[FOM] Godel's Theorems

Timothy Bays timothy.bays.5 at nd.edu
Thu May 1 11:15:58 EDT 2003


Harvey,

FWIW, I take it that the answers to 1 and 4 are pretty obviously "yes." 
  I would guess that anyone who says "no" does so for the reasons hinted 
at in your 2---i.e., they don't like to equate the intuitive notion 
"true" with any of the formal definitions mathematicians use to specify 
this notion.

Best -- Tim

On Tuesday, April 29, 2003, at 08:55  PM, Harvey Friedman wrote:

> I looked at
>
> On Floyd and Putnam on Wittgenstein on Godel,  
> http://www.nd.edu/~tbays/papers/
>
> and
>
> http://staff.washington.edu/dalexand/Putnam%20Readings/Notorious.pdf
>
> I have some specific questions.

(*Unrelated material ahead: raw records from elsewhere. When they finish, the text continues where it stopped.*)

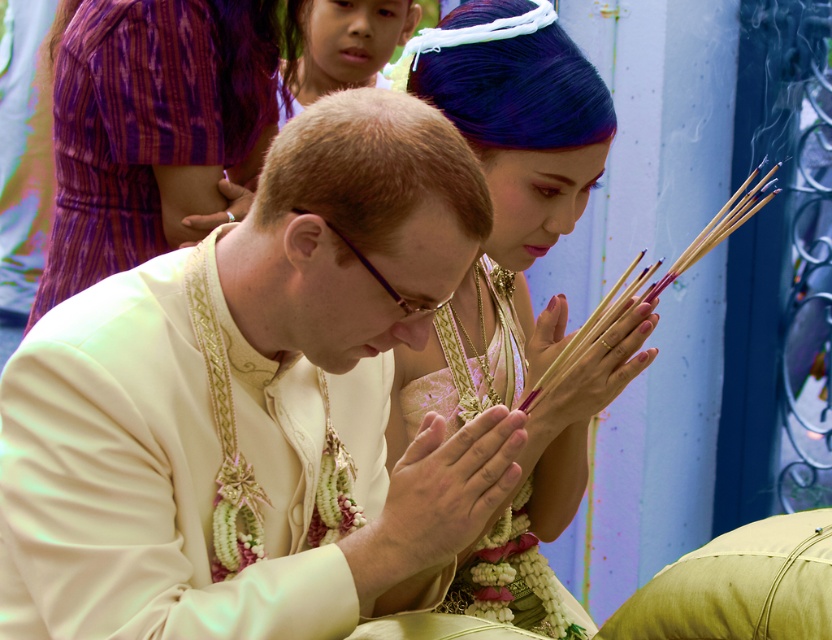 In the scene shown: You are a photographer standing at the point marked as point (17,552). You want to capture a photo of both individuals performing the ritual. Considering your position, will you be able to fit both individuals in the frame without moving?

The two individuals are 1.97 meters apart. Since you are positioned at point (17,552), you can capture both individuals in the frame as they are within a reasonable distance from each other and your vantage point allows for a wide enough angle to include both subjects.

You are an observer at the ceremony. You notice the matte gold necklace at center and the smooth skin hands at center. Which object is closer to the viewer?

The matte gold necklace at center is positioned over the smooth skin hands at center, so it is closer to the viewer. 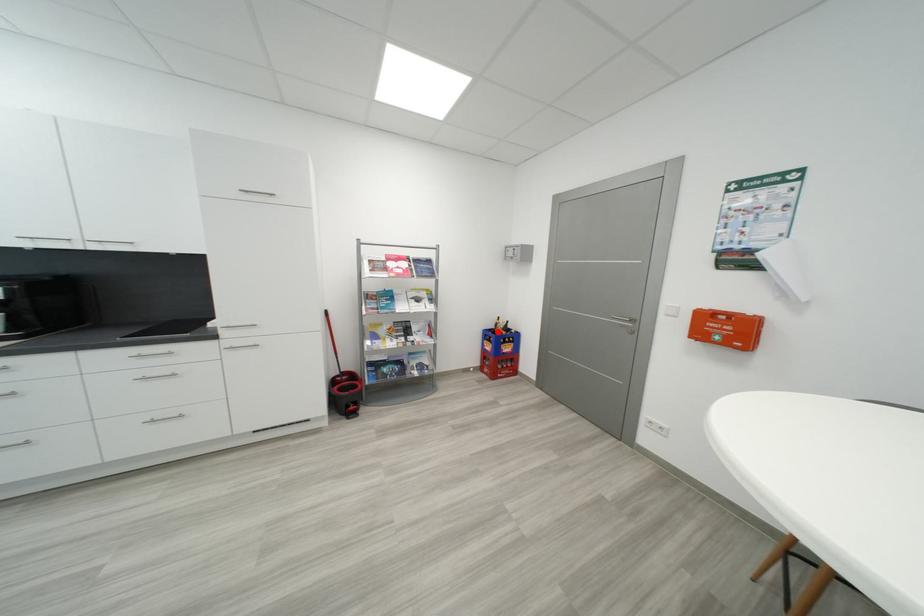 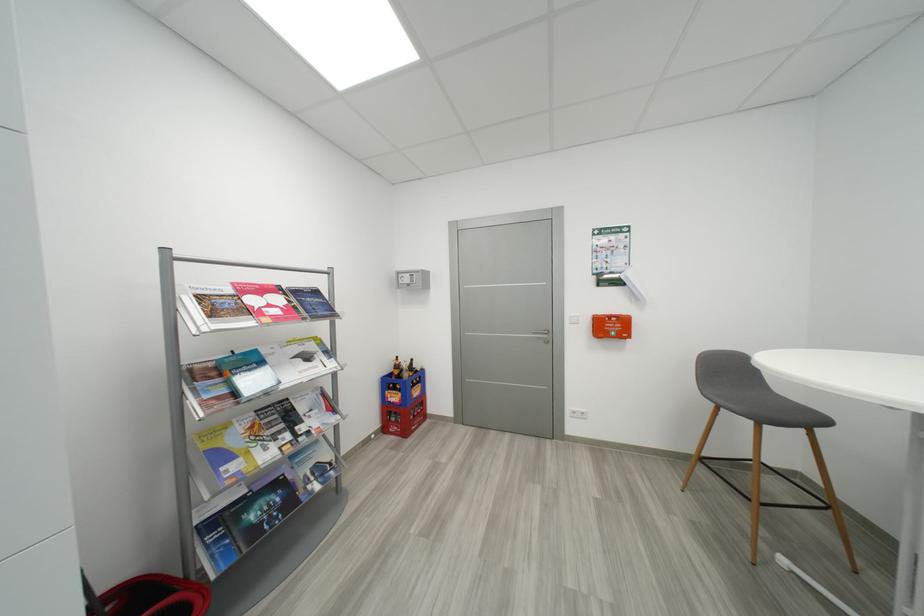 Question: I am providing you with two images of the same scene from different viewpoints. Given a red point in image1, look at the same physical point in image2. Is it:

Choices:
 (A) Closer to the viewpoint
 (B) Farther from the viewpoint

Answer: (B)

Let PA be the usual Peano Arithmetic.
> Consider the claim
>
> *) there is a true sentence in the language of PA which is not 
> provable in PA.
>
> 1. Conventional wisdom is that this is now a fully established
> theorem of mathematics (or ordinary mathematics as currently
> practiced by the overwhelming majority of mathematicians). Is there
> agreement on this?
>
> 2. For those who do not agree, do they believe that *) is not a
> mathematical statement capable of mathematical proof? E.g., this
> could be on the grounds that they do not accept the usual
> mathematical definition of "true sentence in the language of PA".
>
> 3. For those who believe that *) is a mathematical statement capable
> of mathematical proof, but do not agree with 1. Do you see a flawed
> step in the mathematical proof of *)? E.g., that it uses some
> questionable inductions and/or definitions by recursion.
>
> On a related but separate, matter,
>
> 4. Conventional wisdom is that the establishing of *) would be a very
> major event in philosophy of mathematics and/or foundations of
> mathematics. Do you agree with this?
>
> 5. For those who do not agree with 4, please elaborate.